I half-jokingly blamed the demise of the site’s usefulness, and the decay of its culture, on BBC Question Time — one of the Oxbridge-dominated media’s many projects to ensure British politics resembles a university debate club, where people perform opinions they often don’t believe in order to win a game. Some people on Twitter were tweeting along to programmes like Question Time, which was fine, I guess. Until the programme makers picked up on this and started encouraging people to tweet along. Here’s a website where you can join in with what we’re doing here, they said. Sign up and start shouting at strangers who are watching the same show as you.

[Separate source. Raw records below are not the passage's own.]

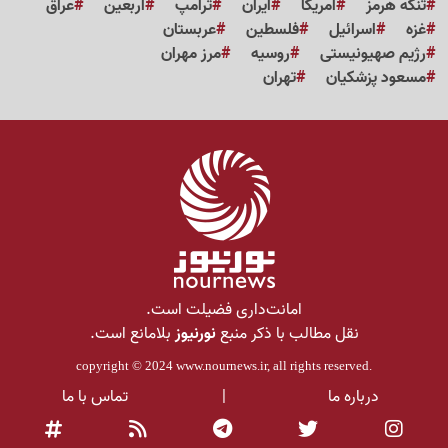
تنگه هرمز
آمریکا
ایران
ترامپ
اربعین
عراق
غزه
اسرائیل
فلسطین
عربستان
رژیم صهیونیستی
روسیه
مرز مهران
مسعود پزشکیان
تهران
امانت‌داری فضیلت است.
نقل مطالب با ذکر منبع
نورنیوز
بلامانع است.
copyright © 2024
www.nournews.ir
, all rights reserved.
درباره ما
|
تماس با ما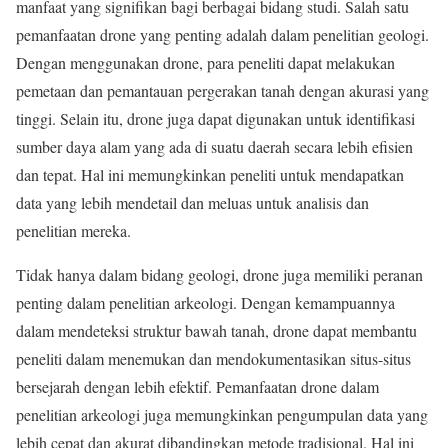
manfaat yang signifikan bagi berbagai bidang studi. Salah satu
pemanfaatan drone yang penting adalah dalam penelitian geologi.
Dengan menggunakan drone, para peneliti dapat melakukan
pemetaan dan pemantauan pergerakan tanah dengan akurasi yang
tinggi. Selain itu, drone juga dapat digunakan untuk identifikasi
sumber daya alam yang ada di suatu daerah secara lebih efisien
dan tepat. Hal ini memungkinkan peneliti untuk mendapatkan
data yang lebih mendetail dan meluas untuk analisis dan
penelitian mereka.
Tidak hanya dalam bidang geologi, drone juga memiliki peranan
penting dalam penelitian arkeologi. Dengan kemampuannya
dalam mendeteksi struktur bawah tanah, drone dapat membantu
peneliti dalam menemukan dan mendokumentasikan situs-situs
bersejarah dengan lebih efektif. Pemanfaatan drone dalam
penelitian arkeologi juga memungkinkan pengumpulan data yang
lebih cepat dan akurat dibandingkan metode tradisional. Hal ini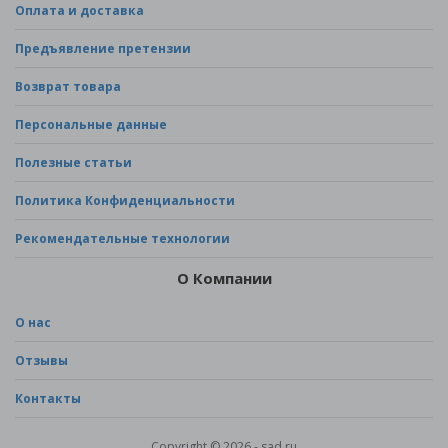
Оплата и доставка
Предъявление претензии
Возврат товара
Персональные данные
Полезные статьи
Политика Конфиденциальности
Рекомендательные технологии
О Компании
О нас
Отзывы
Контакты
Copyright © 2026 - sad.ru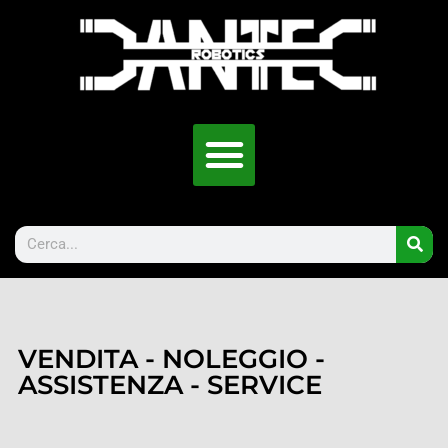
VENDITA - NOLEGGIO -
ASSISTENZA - SERVICE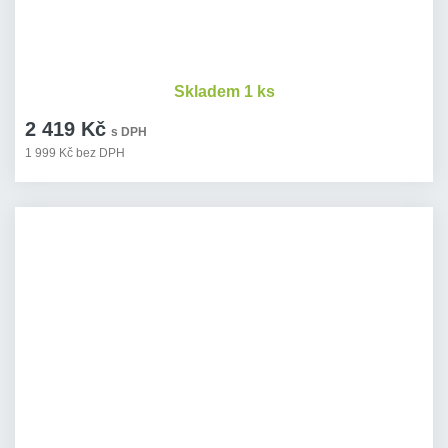
Skladem 1 ks
2 419 Kč
s DPH
1 999 Kč bez DPH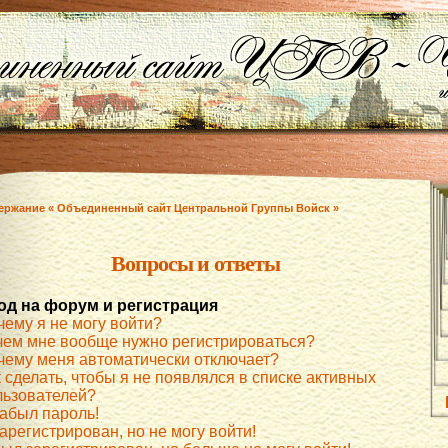
ержание « Объединенный сайт Центральной Группы Войск »
Вопросы и ответы
од на форум и регистрация
чему я не могу войти?
чем мне вообще нужно регистрироваться?
чему меня автоматически отключает?
 сделать, чтобы я не появлялся в списке активных
льзователей?
забыл пароль!
арегистрирован, но не могу войти!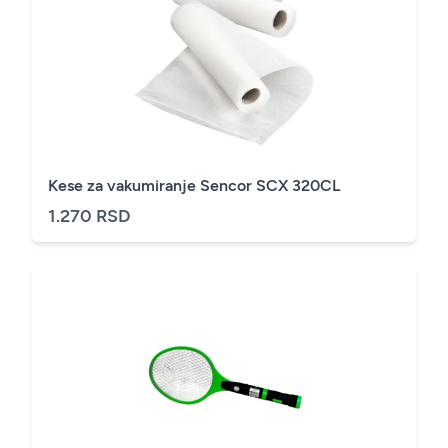
Kese za vakumiranje Sencor SCX 320CL
1.270 RSD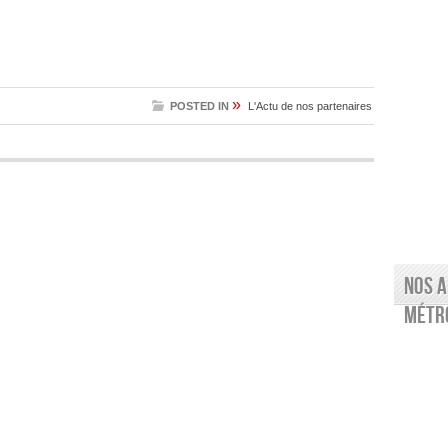
»
POSTED IN
L'Actu de nos partenaires
Nos a
Métro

I think that really was the start of Twitter’s Eternal September. Maybe not #bbcqt exactly, but the wider trend it was part of. The moment when people stopped signing up for the things that the old Twitter offered, and instead were coming for what the site is today. The changes to Twitter functionality may have encouraged and rewarded the behaviour that turned it into what it is today, but the functionality it already had was more than enough to set it on that path once it had built up the user base for it. Retweets, old fashioned manual quote tweets, mentions and hashtags were plenty enough to drive conflict-fuelled viral content once there was the audience for it.

Leaving Twitter behind

Though I joined Mastodon 5 years ago, I’d not really been very active or built a large network there until this past week, so I won’t try to speak for the established community on what the culture and norms of behaviour there should be. Instead, I’ll recommend that émigrés from Twitter use this as an opportunity to pause and reflect on what they were getting from social media, versus what they had hoped to get when they signed up. This is an opportunity not just to leave twitter dot com, but to leave behind what it became — and what it made people do.

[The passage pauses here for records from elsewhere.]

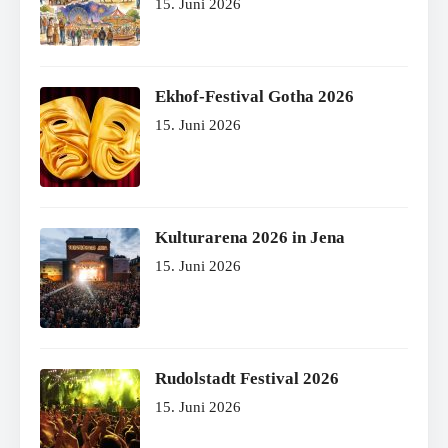
15. Juni 2026
Ekhof-Festival Gotha 2026
15. Juni 2026
Kulturarena 2026 in Jena
15. Juni 2026
Rudolstadt Festival 2026
15. Juni 2026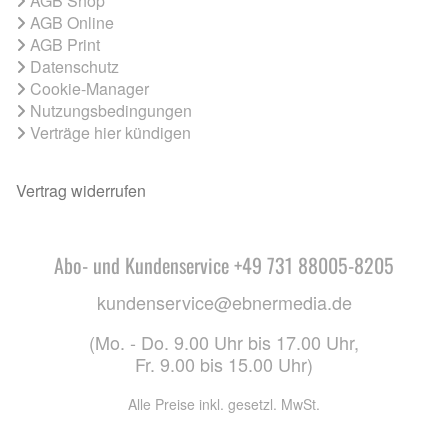
AGB Shop
AGB Online
AGB Print
Datenschutz
Cookie-Manager
Nutzungsbedingungen
Verträge hier kündigen
Vertrag widerrufen
Abo- und Kundenservice +49 731 88005-8205
kundenservice@ebnermedia.de
(Mo. - Do. 9.00 Uhr bis 17.00 Uhr,
Fr. 9.00 bis 15.00 Uhr)
Alle Preise inkl. gesetzl. MwSt.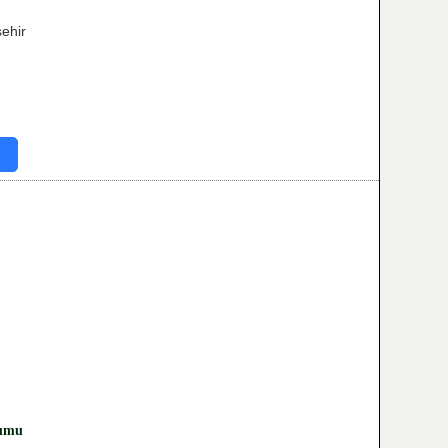
ehir
humu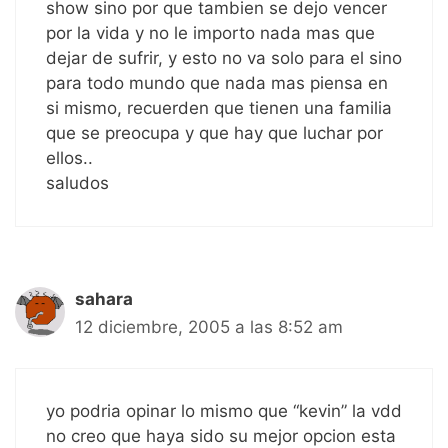
show sino por que tambien se dejo vencer
por la vida y no le importo nada mas que
dejar de sufrir, y esto no va solo para el sino
para todo mundo que nada mas piensa en
si mismo, recuerden que tienen una familia
que se preocupa y que hay que luchar por
ellos..
saludos
sahara
12 diciembre, 2005 a las 8:52 am
yo podria opinar lo mismo que “kevin” la vdd
no creo que haya sido su mejor opcion esta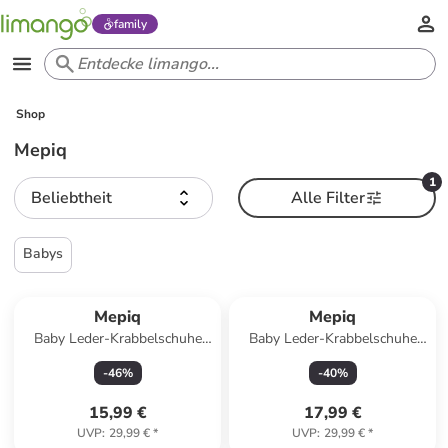
family
Shop
Mepiq
1
Beliebtheit
Alle Filter
Babys
Mepiq
Mepiq
Baby Leder-Krabbelschuhe
Baby Leder-Krabbelschuhe
"Elefant" in Grau
"Küken" in Türkis
-
46
%
-
40
%
15,99 €
17,99 €
UVP
:
29,99 €
*
UVP
:
29,99 €
*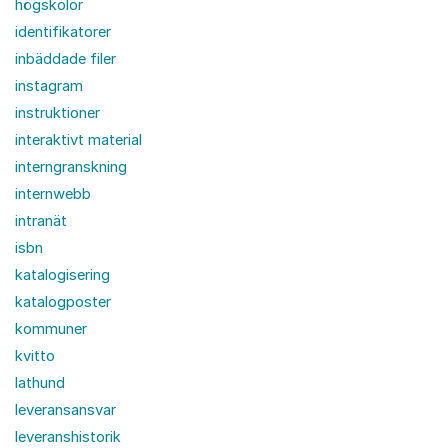
högskolor
identifikatorer
inbäddade filer
instagram
instruktioner
interaktivt material
interngranskning
internwebb
intranät
isbn
katalogisering
katalogposter
kommuner
kvitto
lathund
leveransansvar
leveranshistorik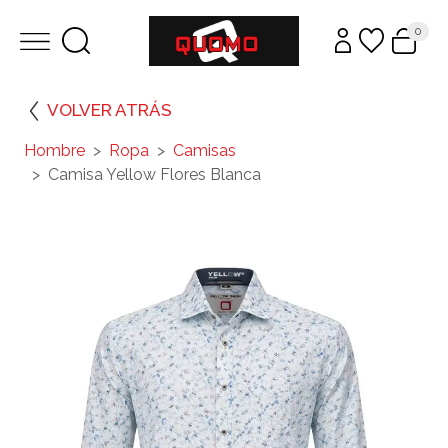
0
VOLVER ATRÁS
Hombre
Ropa
Camisas
Camisa Yellow Flores Blanca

I’ve already seen people treating the site like a clone, continuing the behaviour they’ve learned from the other place. Twitter rewarded you for rage tweeting about every little stupid thing said by a five-follower troll or a pundit-for-hire who has stupid opinions to a deadline every day — and it rewarded the people producing those stupid opinions in the process, propagating their fame and influence.

In the active travel campaigning corner of twitter, it rewarded you for QTing blokes with two dormant followers, a bunch of numbers in their names and a footballer in their header, who said something about cyclists being in their way. It rewarded you for amplifying astroturf think tanks with an agenda you hate, and for shouting “look at the latest stupid thing this idiot talk radio jock has tweeted”.

I don’t want to tell people they must stop doing that sort of thing, if that’s what they really enjoy doing with their social media. But is it?

I’m not saying don’t fight bad ideas, and with appropriate levels of righteous anger, sarcasm and mockery. I called one of my blogs At War With The Motorist — I’m never going to tell you not to take the piss out of bad takes or be angry at bad actors. It’s just, I already know that some people have shitty ideas about road tax, I don’t need you to keep sharing with me every single one that you encounter. We created Cycling Fallacies so you could deal with them in one click and we could all spend our time doing something more fun or useful than fighting with them.

Look, I’m not telling anyone how to toot. I’m just saying, it’s nice here. Let’s try not to make this Mastodon’s Eternal September.